TASK DETAILS -
Return only the lines below starting at the line containing "запросы на сервер и получать ответы." and ending at the line containing "электросамокатов", both included, exactly as they are and with no pictures.

SUPPLIED ENTRIES -
______________________________
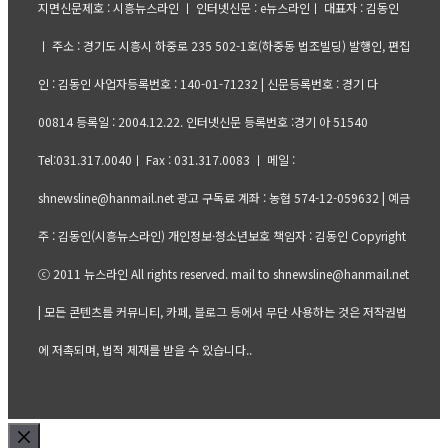
지면신문제호 : 시흥뉴스라인 ㅣ 인터넷신문 : e뉴스라인ㅣ 대표자 : 김동인
ㅣ 주소 : 경기도 시흥시 하중로 235 502-1호(하중동 법조빌딩) 발행인, 편집
인 : 김동인 사업자등록번호 : 140-01-71232 | 신문등록번호 : 경기 다
00814 등록일 : 2004.12.22. 인터넷신문 등록번호 :경기 아 51540
Tel:031.317.0040ㅣ Fax : 031.317.0083 ㅣ 메일 :
shnewsline@hanmail.net 광고 구독료 계좌 : 농협 574-12-059632 | 예금
주 : 김동인(시흥뉴스라인) 개인정보·청소년보호 책임자 : 김동인 Copyright
ⓒ 2011 뉴스라인 All rights reserved. mail to shnewsline@hanmail.net
| 모든 콘텐츠를 커뮤니티, 카페, 블로그 등에서 무단 사용하는 것은 저작권법
에 저촉되며, 법적 제재를 받을 수 있습니다..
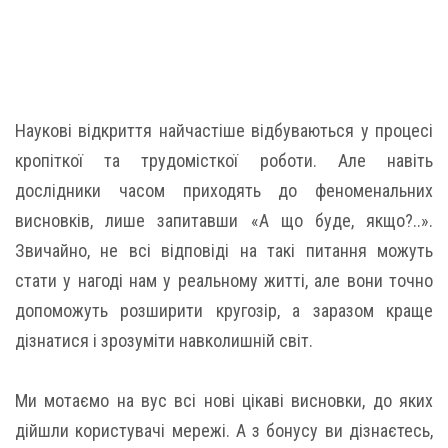
Наукові відкриття найчастіше відбуваються у процесі
кропіткої та трудомісткої роботи. Але навіть
дослідники часом приходять до феноменальних
висновків, лише запитавши «А що буде, якщо?..».
Звичайно, не всі відповіді на такі питання можуть
стати у нагоді нам у реальному житті, але вони точно
допоможуть розширити кругозір, а заразом краще
дізнатися і зрозуміти навколишній світ.
Ми мотаємо на вус всі нові цікаві висновки, до яких
дійшли користувачі мережі. А з бонусу ви дізнаєтесь,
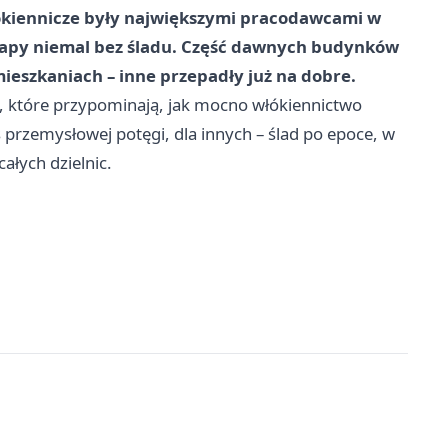
łókiennicze były największymi pracodawcami w
z mapy niemal bez śladu. Część dawnych budynków
mieszkaniach – inne przepadły już na dobre.
ia, które przypominają, jak mocno włókiennictwo
s przemysłowej potęgi, dla innych – ślad po epoce, w
całych dzielnic.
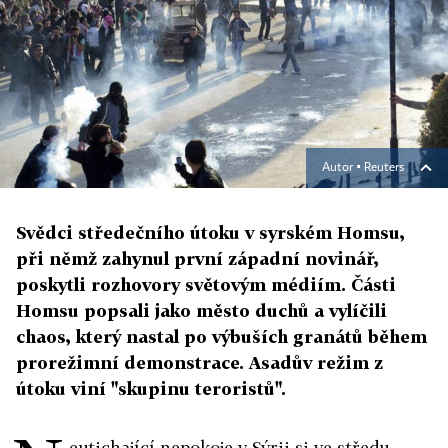
Autor ▪
Reuters
Svědci středečního útoku v syrském Homsu,
při němž zahynul první západní novinář,
poskytli rozhovory světovým médiím. Části
Homsu popsali jako město duchů a vylíčili
chaos, který nastal po výbuších granátů během
prorežimní demonstrace. Asadův režim z
útoku viní "skupinu teroristů".
eutichající nepokoje v Sýrii si ve středu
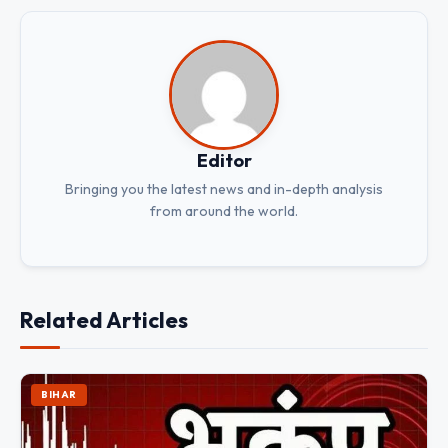
Editor
Bringing you the latest news and in-depth analysis
from around the world.
Related Articles
BIHAR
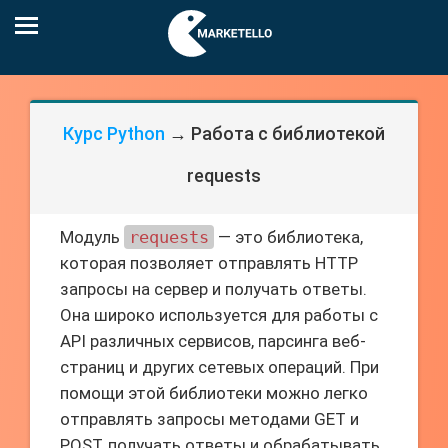
Курс Python
→ Работа с библиотекой
requests
Модуль
requests
— это библиотека,
которая позволяет отправлять HTTP
запросы на сервер и получать ответы.
Она широко используется для работы с
API различных сервисов, парсинга веб-
страниц и других сетевых операций. При
помощи этой библиотеки можно легко
отправлять запросы методами GET и
POST, получать ответы и обрабатывать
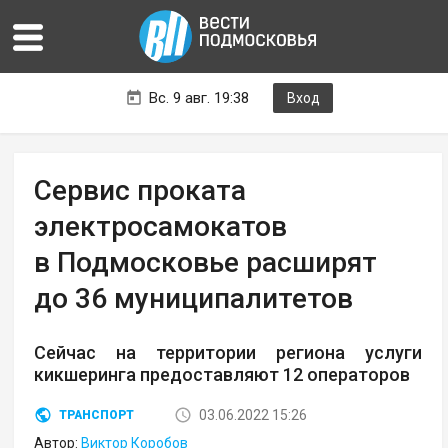
Вс. 9 авг. 19:38
Вход
Сервис проката
электросамокатов
в Подмосковье расширят
до 36 муниципалитетов
Сейчас на территории региона услуги
кикшеринга предоставляют 12 операторов
03.06.2022 15:26
ТРАНСПОРТ
Автор:
Виктор Коробов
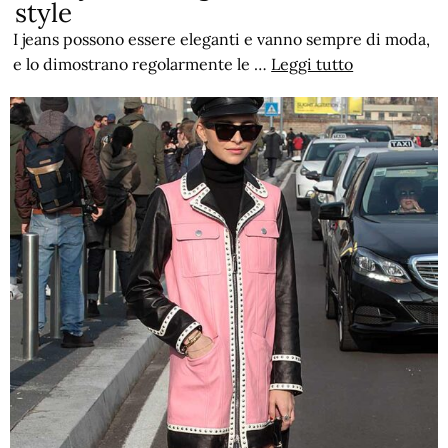
style
I jeans possono essere eleganti e vanno sempre di moda,
e lo dimostrano regolarmente le …
Leggi tutto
______________________________
SOLUTION FOR THIS EXERCISE -
запросы на сервер и получать ответы.
Она широко используется для работы с
API различных сервисов, парсинга веб-
страниц и других сетевых операций. При
помощи этой библиотеки можно легко
отправлять запросы методами GET и
POST, получать ответы и обрабатывать
Вс. 9 авг. 19:38
Вход
Сервис проката
электросамокатов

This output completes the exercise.